- I’m going to buy more bottles of $100+ whisky because they must all be worth it.
- I’m going to start smoking cigars, because all that smoke really enhances one’s sense of taste and takes the edge off all those young $100+ whiskies.
- I’m going to use Twitter more because it’s so productive, and because the company itself is doing WONDERFUL things for San Francisco.
- I’m going to stop keeping all my money in a spirit safe because shit gets wet in there.
- I’m not going to buy any more whisky books because, obviously, one can’t drink a book.
- I’m going to read more whisky blogs just because.
- I’m going to stop pretending that I can smell and taste all those different things in whisky because, as everyone knows, all those different things are not actually in whisky.
- I’m going to buy more booze in Minnesota on Sundays.
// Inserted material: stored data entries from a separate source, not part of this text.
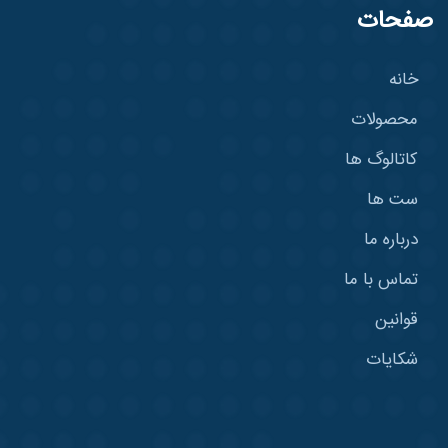
صفحات
خانه
محصولات
کاتالوگ ها
ست ها
درباره ما
تماس با ما
قوانین
شکایات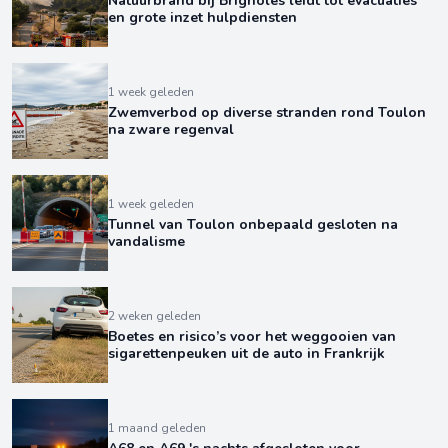
Natuurbrand bij Brignoles leidt tot evacuaties
en grote inzet hulpdiensten
1 week geleden
Zwemverbod op diverse stranden rond Toulon
na zware regenval
1 week geleden
Tunnel van Toulon onbepaald gesloten na
vandalisme
2 weken geleden
Boetes en risico’s voor het weggooien van
sigarettenpeuken uit de auto in Frankrijk
1 maand geleden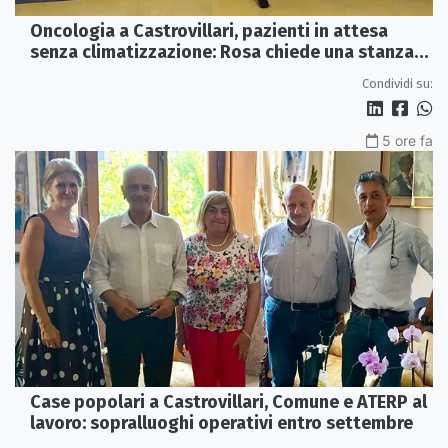
Oncologia a Castrovillari, pazienti in attesa
senza climatizzazione: Rosa chiede una stanza
interna e un intervento strutturale
Condividi su:
5 ore fa
Case popolari a Castrovillari, Comune e ATERP al
lavoro: sopralluoghi operativi entro settembre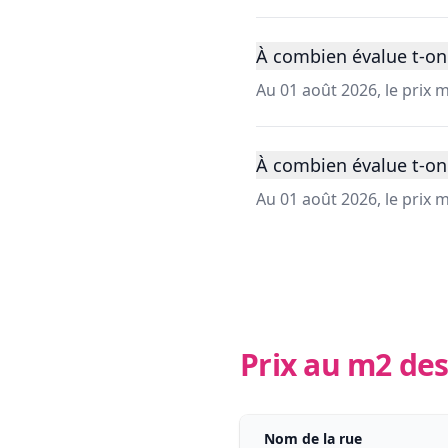
À combien évalue t-on
Au 01 août 2026, le prix
À combien évalue t-on
Au 01 août 2026, le prix
Prix au m2 des
Nom de la rue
- I’m going to spend more time on whisky auction sites, because old whisky always tastes better whether it actually does or not.
- I’m going to drink more whisky because of the health benefits I saw reported in such respected medical publications as Buzzfeed and The Luxury Spot.
- I’m going to leave bottles open, taste them periodically, and then write a review when I think the whisky has really oxidized well because what the whisky is supposed to taste like and what I want it to taste like shouldn’t really be mutually exclusive…or should it?
- I’m going to drink more hand-crafted spirits because I love the taste of hand.
- I’m going to calibrate my palate more because it sounds dirty in a hunky-soiled-mechanic-meets-unfulfilled-housewife kind of way.
- I’m going to start including more animal facts and Carl Sagan quotes in all my posts because…actually, I might really do this one.
- I’m going to not write an April Fool’s Day post next year, because I keep putting them off to the last minute and frankly, I’m all out of ideas.
Eh, fuck it, I’m gonna go for a bike ride.